# pensacola beach peir



## mulletslayer (Oct 9, 2009)

my brother came down from georiga so we decided to go fishing on the peir for the bonitos just for fun . 

so for three days we would get up at the but crack of dawn and head for the peir but no bonitos :banghead 

so he had to get back to georiga for a funeral the morning after he leaves the bobos show up and i end up catching 

nice bull red just sucks little bro missed it .


----------



## surfstryker (Sep 28, 2007)

I hate it when that happens. At least you can send him a pic.


----------



## Yaksquatch (Mar 23, 2009)

Nice fish.

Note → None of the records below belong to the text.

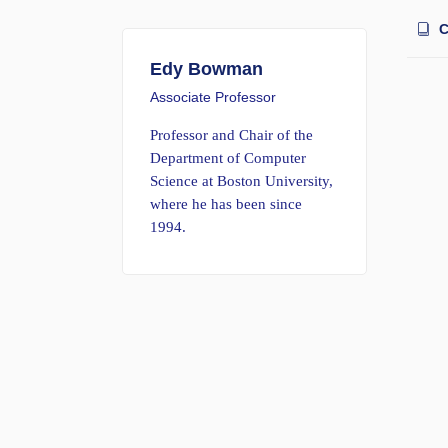
C
Edy Bowman
Associate Professor
Professor and Chair of the
Department of Computer
Science at Boston University,
where he has been since
1994.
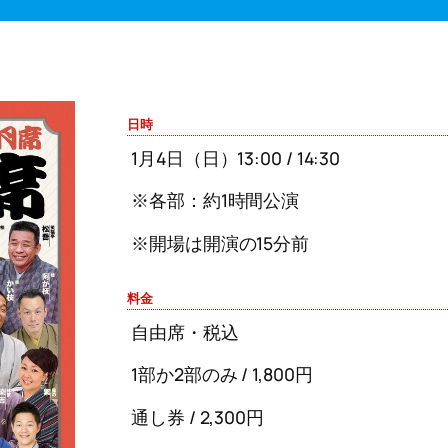
日時
1月4日（日）13:00 / 14:30
※各部：約1時間公演
※開場は開演の15分前
料金
自由席・税込
1部か2部のみ / 1,800円
通し券 / 2,300円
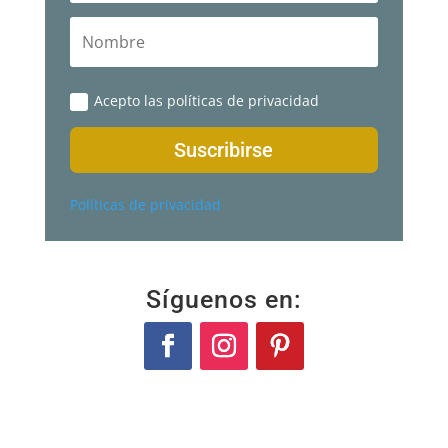
Acepto las políticas de privacidad
Suscribirse
Políticas de privacidad
Síguenos en:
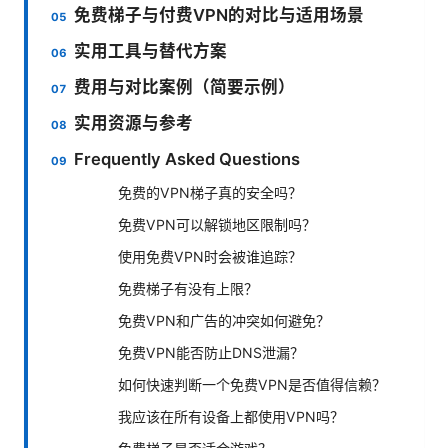
免费梯子与付费VPN的对比与适用场景
实用工具与替代方案
费用与对比案例（简要示例）
实用资源与参考
Frequently Asked Questions
免费的VPN梯子真的安全吗？
免费VPN可以解锁地区限制吗？
使用免费VPN时会被谁追踪？
免费梯子有没有上限？
免费VPN和广告的冲突如何避免？
免费VPN能否防止DNS泄漏？
如何快速判断一个免费VPN是否值得信赖？
我应该在所有设备上都使用VPN吗？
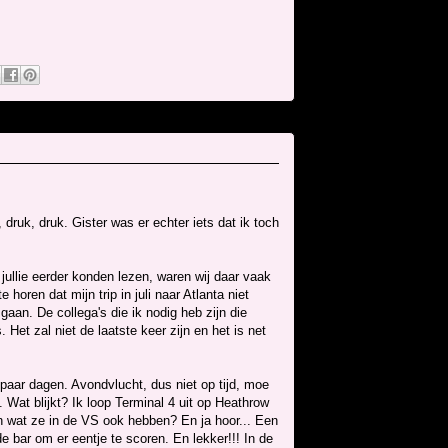
 druk, druk. Gister was er echter iets dat ik toch
jullie eerder konden lezen, waren wij daar vaak
 horen dat mijn trip in juli naar Atlanta niet
aan. De collega's die ik nodig heb zijn die
et zal niet de laatste keer zijn en het is net
paar dagen. Avondvlucht, dus niet op tijd, moe
 Wat blijkt? Ik loop Terminal 4 uit op Heathrow
n wat ze in de VS ook hebben? En ja hoor... Een
 bar om er eentje te scoren. En lekker!!! In de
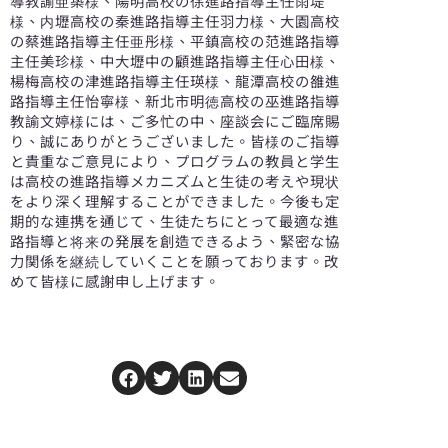
導教諭亜築様、陽明高校の徐進路指導主任雨堤
様、内壢高校の秦進路指導主任羽力様、大園高校
の蔡進路指導主任亜彤様、平鎮高校の范進路指導
主任美珍様、中大壢中の顧進路指導主任心田様、
楊梅高校の津進路指導主任瑛様、龍潭高校の雒進
路指導主任怡寧様、新北市明徳高校の巫進路指導
教諭文婷様には、ご多忙の中、座談会にご臨席賜
り、誠にありがとうございました。皆様のご指導
と貴重なご意見により、プログラムの教員と学生
は高校の進路指導メカニズムと生徒の考えや現状
をより深く理解することができました。今後も定
期的な連携を通じて、生徒たちにとって最適な進
路指導と将来の発展を創造できるよう、緊密な協
力関係を継続していくことを願っております。改
めて皆様に感謝申し上げます。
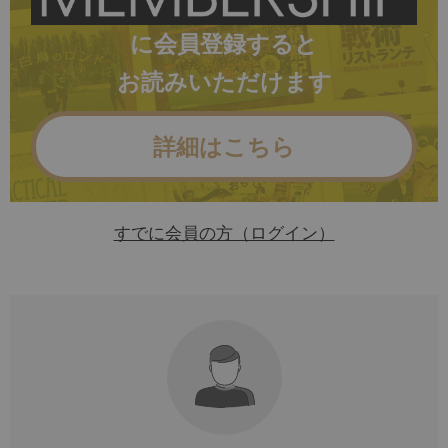
に会員登録すると
お読みいただけます
詳細はこちら
すでに会員の方（ログイン）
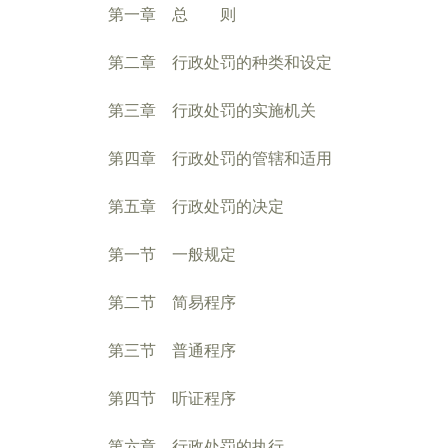
第一章 总 则
第二章 行政处罚的种类和设定
第三章 行政处罚的实施机关
第四章 行政处罚的管辖和适用
第五章 行政处罚的决定
第一节 一般规定
第二节 简易程序
第三节 普通程序
第四节 听证程序
第六章 行政处罚的执行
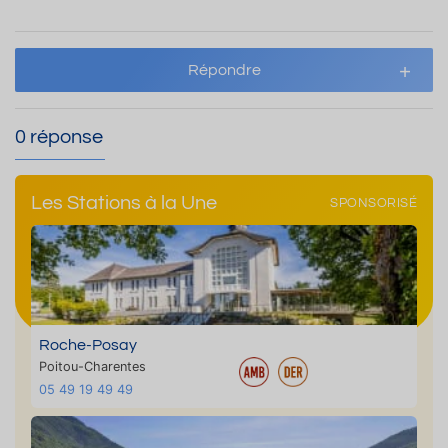
Répondre
0 réponse
Les Stations à la Une
SPONSORISÉ
Roche-Posay
Poitou-Charentes
05 49 19 49 49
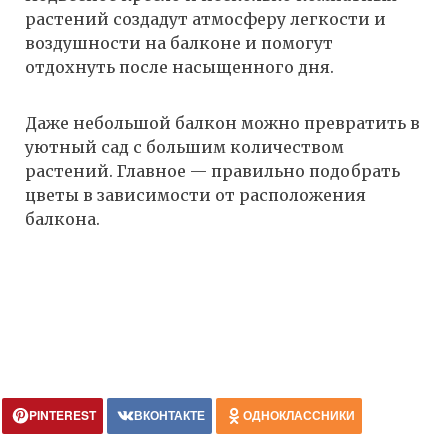
растений создадут атмосферу легкости и
воздушности на балконе и помогут
отдохнуть после насыщенного дня.
Даже небольшой балкон можно превратить в
уютный сад с большим количеством
растений. Главное — правильно подобрать
цветы в зависимости от расположения
балкона.
PINTEREST
ВКОНТАКТЕ
ОДНОКЛАССНИКИ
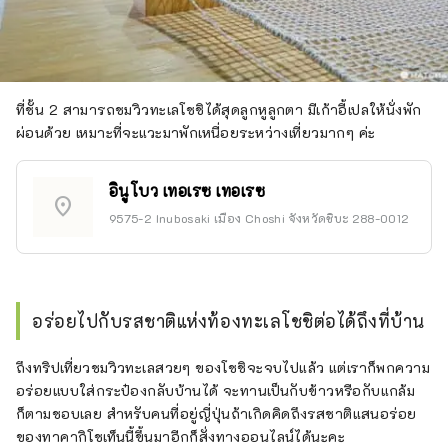
ที่ชั้น 2 สามารถชมวิวทะเลโชชิได้สุดลูกหูลูกตา มีเก้าอี้เปลให้นั่งพัก
ผ่อนด้วย เหมาะที่จะแวะมาพักเหนื่อยระหว่างเที่ยวมากๆ ค่ะ
อินูโบว เทอเรซ เทอเรซ
location_on
9575-2 Inubosaki เมือง Choshi จังหวัดชิบะ 288-0012
อร่อยไปกับรสชาติแห่งท้องทะเลโชชิต่อได้ถึงที่บ้าน
ถึงทริปเที่ยวชมวิวทะเลสวยๆ ของโชชิจะจบไปแล้ว แต่เราก็พกความ
อร่อยแบบใส่กระป๋องกลับบ้านได้ จะทานเป็นกับข้าวหรือกับแกล้ม
ก็ตามชอบเลย สำหรับคนที่อยู่ญี่ปุ่นถ้าเกิดคิดถึงรสชาติแสนอร่อย
ของทาคากิโชเท็นนี้ขึ้นมาอีกก็สั่งทางออนไลน์ได้นะคะ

How did the water look, still muddy?



Alex


----------



## mulletslayer (Oct 9, 2009)

well went out yesterday water still looks cloudy in gulf and muddy in the bay


----------



## dbuchanan1985 (Dec 29, 2009)

the water is still really muddy in bay


----------



## dbuchanan1985 (Dec 29, 2009)

how is the water looking in the bay today?


----------



## mulletslayer (Oct 9, 2009)

dont really know what it looks like today but yesterday we went tried to go to the escambia river bay mouth and it was 

nasty muddy water and very fast current we could not even get the trolling motor to work due to the current


----------